AIM OF THE TASK ->
Transcribe word for word the lines below from the line with "Agosto 13, 2019" through the line with "就黎聖誕節當然最想搵朋友仔四圍去搵", ends included.

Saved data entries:
──────────────────────────────

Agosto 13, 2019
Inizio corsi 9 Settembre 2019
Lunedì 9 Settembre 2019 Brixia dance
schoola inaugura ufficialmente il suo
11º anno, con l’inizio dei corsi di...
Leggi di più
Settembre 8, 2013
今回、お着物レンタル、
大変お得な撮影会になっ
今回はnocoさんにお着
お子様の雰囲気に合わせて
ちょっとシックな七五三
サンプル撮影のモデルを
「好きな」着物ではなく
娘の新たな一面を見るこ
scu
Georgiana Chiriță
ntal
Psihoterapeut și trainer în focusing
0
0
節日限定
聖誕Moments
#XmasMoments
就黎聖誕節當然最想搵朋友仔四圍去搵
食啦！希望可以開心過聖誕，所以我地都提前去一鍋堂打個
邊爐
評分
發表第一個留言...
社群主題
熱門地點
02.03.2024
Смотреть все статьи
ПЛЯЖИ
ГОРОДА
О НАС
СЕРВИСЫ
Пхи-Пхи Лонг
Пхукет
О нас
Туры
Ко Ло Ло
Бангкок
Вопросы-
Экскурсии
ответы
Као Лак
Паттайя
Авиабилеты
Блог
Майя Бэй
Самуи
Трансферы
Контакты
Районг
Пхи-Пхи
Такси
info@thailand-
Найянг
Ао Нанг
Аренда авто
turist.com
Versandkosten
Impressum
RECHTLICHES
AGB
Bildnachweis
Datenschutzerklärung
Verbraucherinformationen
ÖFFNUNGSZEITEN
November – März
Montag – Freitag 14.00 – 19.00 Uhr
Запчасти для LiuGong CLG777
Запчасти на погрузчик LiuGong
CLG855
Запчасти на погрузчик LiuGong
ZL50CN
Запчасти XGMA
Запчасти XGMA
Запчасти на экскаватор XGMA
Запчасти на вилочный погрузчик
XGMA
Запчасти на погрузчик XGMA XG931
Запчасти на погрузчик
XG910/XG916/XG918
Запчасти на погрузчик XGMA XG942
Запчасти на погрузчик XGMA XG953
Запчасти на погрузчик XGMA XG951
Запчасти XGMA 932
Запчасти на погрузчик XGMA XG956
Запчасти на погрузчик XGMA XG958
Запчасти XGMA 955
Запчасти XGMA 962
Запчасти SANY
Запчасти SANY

──────────────────────────────

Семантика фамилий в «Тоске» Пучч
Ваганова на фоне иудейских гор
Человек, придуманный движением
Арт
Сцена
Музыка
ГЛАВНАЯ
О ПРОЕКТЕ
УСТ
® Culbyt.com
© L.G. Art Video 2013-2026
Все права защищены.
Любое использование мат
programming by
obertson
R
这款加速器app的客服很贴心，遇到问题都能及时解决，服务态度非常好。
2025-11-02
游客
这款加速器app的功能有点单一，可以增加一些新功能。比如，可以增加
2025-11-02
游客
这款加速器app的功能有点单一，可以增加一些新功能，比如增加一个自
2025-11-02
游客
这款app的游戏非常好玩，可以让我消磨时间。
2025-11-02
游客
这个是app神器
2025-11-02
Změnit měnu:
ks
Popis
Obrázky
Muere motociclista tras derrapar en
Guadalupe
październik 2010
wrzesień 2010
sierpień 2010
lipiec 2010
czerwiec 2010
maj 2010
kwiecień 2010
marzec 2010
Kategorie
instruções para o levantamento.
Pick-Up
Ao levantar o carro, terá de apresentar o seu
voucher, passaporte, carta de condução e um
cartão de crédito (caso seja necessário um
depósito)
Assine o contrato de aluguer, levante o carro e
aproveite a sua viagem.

──────────────────────────────

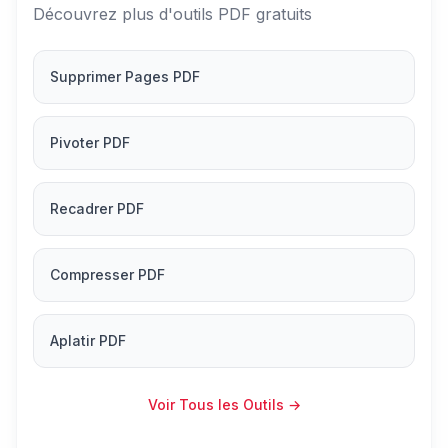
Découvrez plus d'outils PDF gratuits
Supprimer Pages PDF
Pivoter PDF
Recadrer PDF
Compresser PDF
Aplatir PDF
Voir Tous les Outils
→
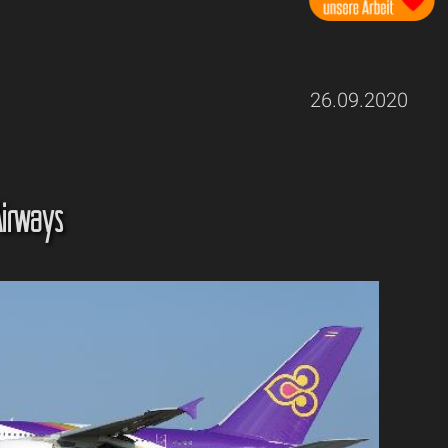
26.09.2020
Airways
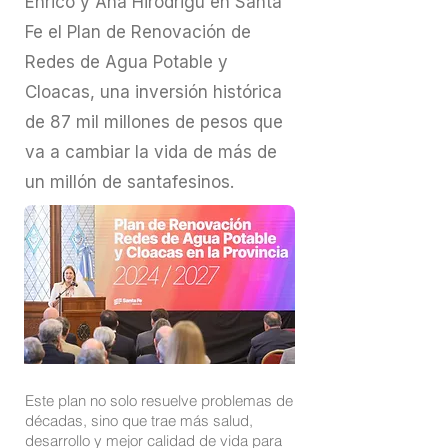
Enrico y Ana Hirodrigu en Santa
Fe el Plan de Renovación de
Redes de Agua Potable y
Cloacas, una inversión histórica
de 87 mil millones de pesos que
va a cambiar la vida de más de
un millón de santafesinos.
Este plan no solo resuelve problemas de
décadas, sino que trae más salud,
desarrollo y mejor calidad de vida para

──────────────────────────────

YOUR SOLUTION ->
Agosto 13, 2019
Inizio corsi 9 Settembre 2019
Lunedì 9 Settembre 2019 Brixia dance
schoola inaugura ufficialmente il suo
11º anno, con l’inizio dei corsi di...
Leggi di più
Settembre 8, 2013
今回、お着物レンタル、
大変お得な撮影会になっ
今回はnocoさんにお着
お子様の雰囲気に合わせて
ちょっとシックな七五三
サンプル撮影のモデルを
「好きな」着物ではなく
娘の新たな一面を見るこ
scu
Georgiana Chiriță
ntal
Psihoterapeut și trainer în focusing
0
0
節日限定
聖誕Moments
#XmasMoments
就黎聖誕節當然最想搵朋友仔四圍去搵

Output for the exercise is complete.